◆ SUPPLIED RECORDS ◆

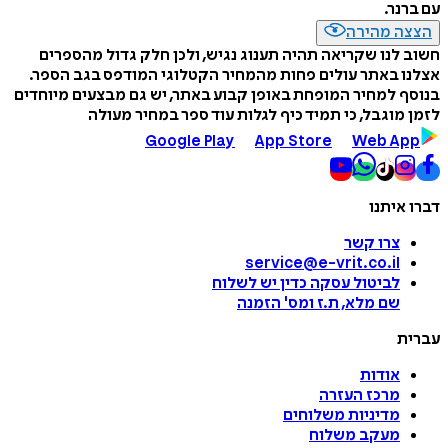
עם ברנר.
הצצה מהירה
חשוב לנו שקריאה תהיה תענוג נגיש, ולכן חלק גדול מהספרים
אצלנו באתר עולים פחות מהמחיר הקטלוגי המודפס בגב הספר.
בנוסף למחיר המופחת באופן קבוע באתר, יש גם מבצעים מיוחדים
לזמן מוגבל, כי תמיד כיף לגלות עוד ספר במחיר מעולה
Google Play
App Store
Web App
דברו איתנו
צרו קשר
service@e-vrit.co.il
לביטול עסקה
כדין יש לשלוח
שם מלא, ת.ז ומס
'
הזמנה
עברית
אודות
מרכז העזרה
מדיניות משלוחים
מעקב משלוח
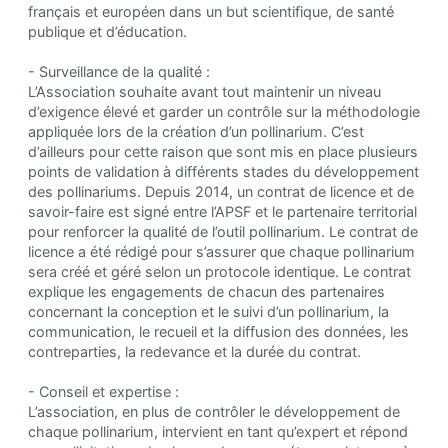
français et européen dans un but scientifique, de santé
publique et d’éducation.
- Surveillance de la qualité :
L’Association souhaite avant tout maintenir un niveau
d’exigence élevé et garder un contrôle sur la méthodologie
appliquée lors de la création d’un pollinarium. C’est
d’ailleurs pour cette raison que sont mis en place plusieurs
points de validation à différents stades du développement
des pollinariums. Depuis 2014, un contrat de licence et de
savoir-faire est signé entre l’APSF et le partenaire territorial
pour renforcer la qualité de l’outil pollinarium. Le contrat de
licence a été rédigé pour s’assurer que chaque pollinarium
sera créé et géré selon un protocole identique. Le contrat
explique les engagements de chacun des partenaires
concernant la conception et le suivi d’un pollinarium, la
communication, le recueil et la diffusion des données, les
contreparties, la redevance et la durée du contrat.
- Conseil et expertise :
L’association, en plus de contrôler le développement de
chaque pollinarium, intervient en tant qu’expert et répond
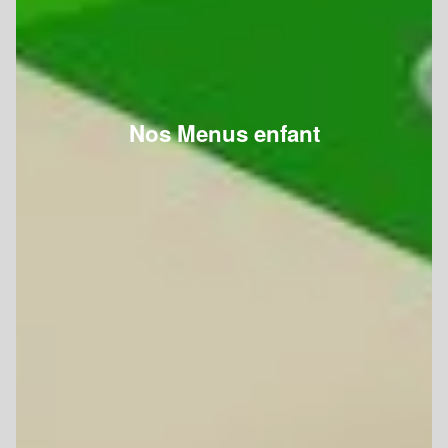
Nos Menus enfant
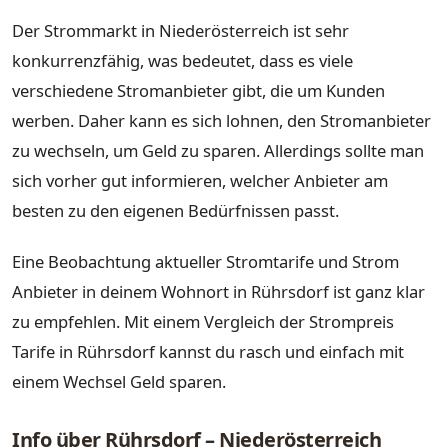
Der Strommarkt in Niederösterreich ist sehr
konkurrenzfähig, was bedeutet, dass es viele
verschiedene Stromanbieter gibt, die um Kunden
werben. Daher kann es sich lohnen, den Stromanbieter
zu wechseln, um Geld zu sparen. Allerdings sollte man
sich vorher gut informieren, welcher Anbieter am
besten zu den eigenen Bedürfnissen passt.
Eine Beobachtung aktueller Stromtarife und Strom
Anbieter in deinem Wohnort in Rührsdorf ist ganz klar
zu empfehlen. Mit einem Vergleich der Strompreis
Tarife in Rührsdorf kannst du rasch und einfach mit
einem Wechsel Geld sparen.
Info über Rührsdorf – Niederösterreich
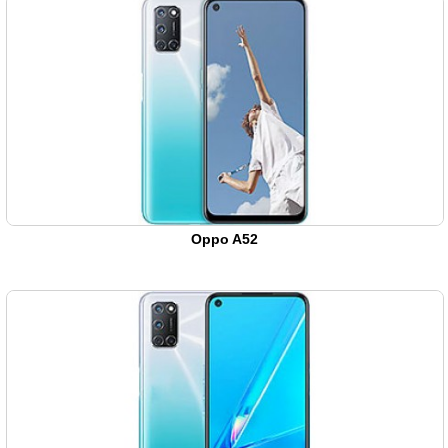
Oppo A52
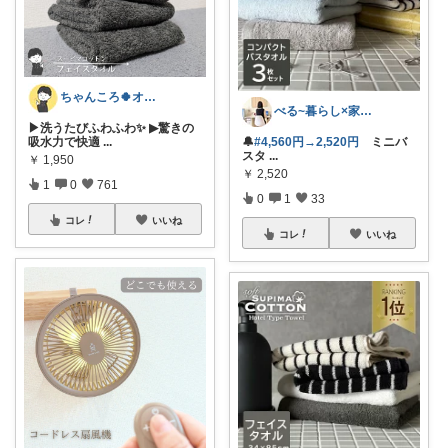
ちゃんころ🍀オリ写/インテリア/キッズ
べる~暮らし×家事をラクに快適に
▶洗うたびふわふわ✨ ▶驚きの
吸水力で快適
...
🔔
#4,560円→2,520円
ミニバ
スタ
...
￥
1,950
￥
2,520
1
0
761
0
1
33
コレ
いいね
コレ
いいね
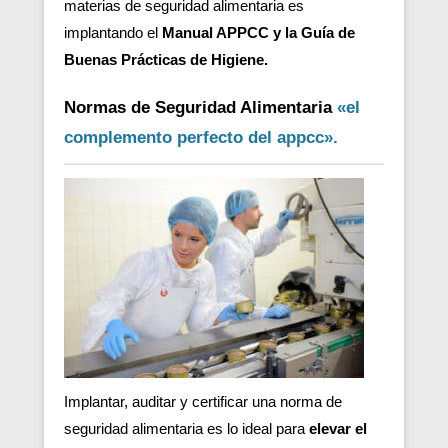
materias de seguridad alimentaria es
implantando el
Manual APPCC y la Guía de
Buenas Prácticas de Higiene.
Normas de Seguridad Alimentaria
«el
complemento perfecto del appcc».
Implantar, auditar y certificar una norma de
seguridad alimentaria es lo ideal para
elevar el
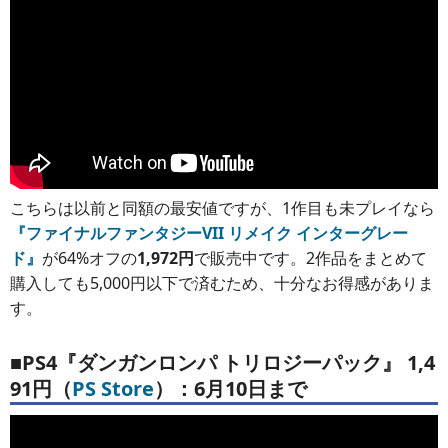
こちらは以前と同額の最安値ですが、1作目も未プレイなら
『ファイナルファンタジーVII リメイク インターグレー
ド』
が64%オフの
1,972円
で販売中です。2作品をまとめて
購入しても5,000円以下で済むため、十分なお得感がありま
す。
■PS4『ダンガンロンパ トリロジーパック』 1,4
91円（
PS Store
）：6月10日まで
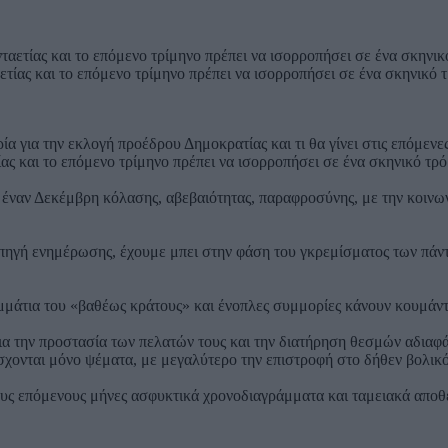
τίας και το επόμενο τρίμηνο πρέπει να ισορροπήσει σε ένα σκηνικό τρ
ία για την εκλογή προέδρου Δημοκρατίας και τι θα γίνει στις επόμε
ας και το επόμενο τρίμηνο πρέπει να ισορροπήσει σε ένα σκηνικό τρόμ
έναν Δεκέμβρη κόλασης, αβεβαιότητας, παραφροσύνης, με την κοινωνί
ηγή ενημέρωσης, έχουμε μπει στην φάση του γκρεμίσματος των πάντω
ομμάτια του «βαθέως κράτους» και ένοπλες συμμορίες κάνουν κουμάν
α την προστασία των πελατών τους και την διατήρηση θεσμών αδιαφάν
όσχονται μόνο ψέματα, με μεγαλύτερο την επιστροφή στο δήθεν βολικό
τους επόμενους μήνες ασφυκτικά χρονοδιαγράμματα και ταμειακά απο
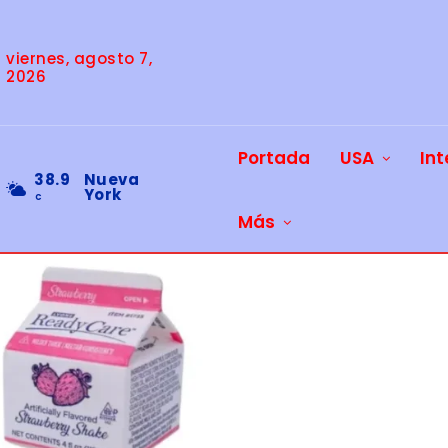
viernes, agosto 7,
2026
Portada
USA
Int
38.9
Nueva
York
C
Más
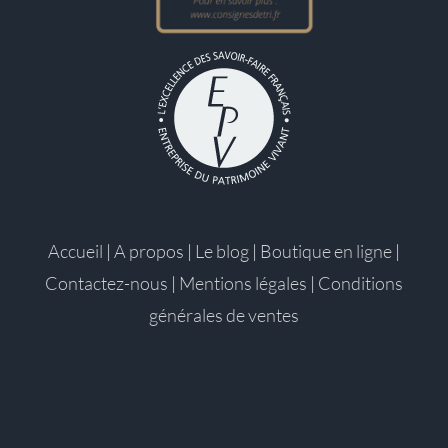
Accueil
|
A propos
|
Le blog
|
Boutique en ligne
|
Contactez-nous
|
Mentions légales
|
Conditions
générales de ventes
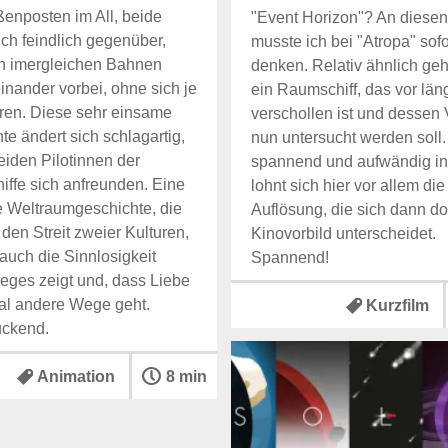
enposten im All, beide
"Event Horizon"? An diesen
ich feindlich gegenüber,
musste ich bei "Atropa" sofo
in imergleichen Bahnen
denken. Relativ ähnlich ge
einander vorbei, ohne sich je
ein Raumschiff, das vor läng
ren. Diese sehr einsame
verschollen ist und dessen 
te ändert sich schlagartig,
nun untersucht werden soll.
eiden Pilotinnen der
spannend und aufwändig ins
ffe sich anfreunden. Eine
lohnt sich hier vor allem die
e Weltraumgeschichte, die
Auflösung, die sich dann d
 den Streit zweier Kulturen,
Kinovorbild unterscheidet.
auch die Sinnlosigkeit
Spannend!
ieges zeigt und, dass Liebe
l andere Wege geht.
Kurzfilm
uckend.
Animation
8 min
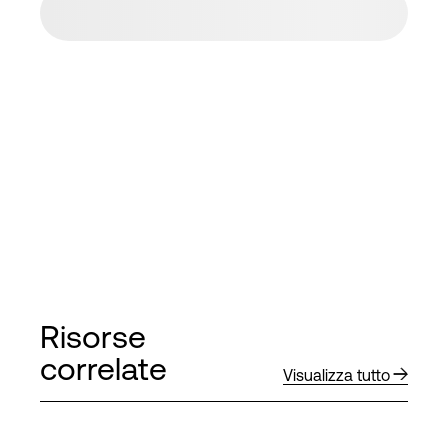
Risorse
correlate
Visualizza tutto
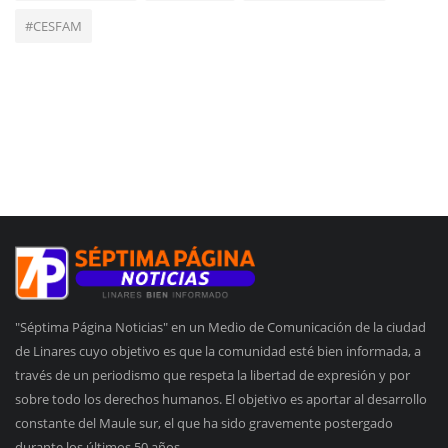
#CESFAM
"Séptima Página Noticias" en un Medio de Comunicación de la ciudad
de Linares cuyo objetivo es que la comunidad esté bien informada, a
través de un periodismo que respeta la libertad de expresión y por
sobre todo los derechos humanos. El objetivo es aportar al desarrollo
constante del Maule sur, el que ha sido gravemente postergado
durante los últimos 50 años.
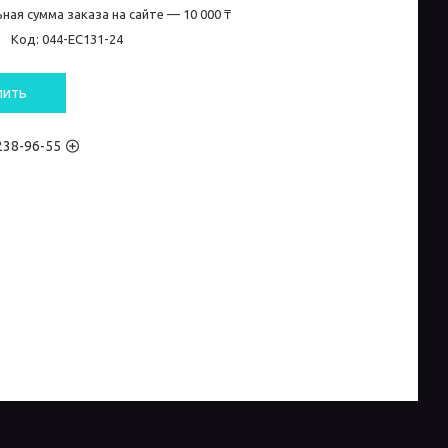
ная сумма заказа на сайте — 10 000 ₸
и
Код:
044-EC131-24
пить
 238-96-55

◆ ACTIVITY ◆
Report the count of lines in the entries that contain "pour". Nothing else should be given.

◆ COMPLETED EXERCISE ◆
3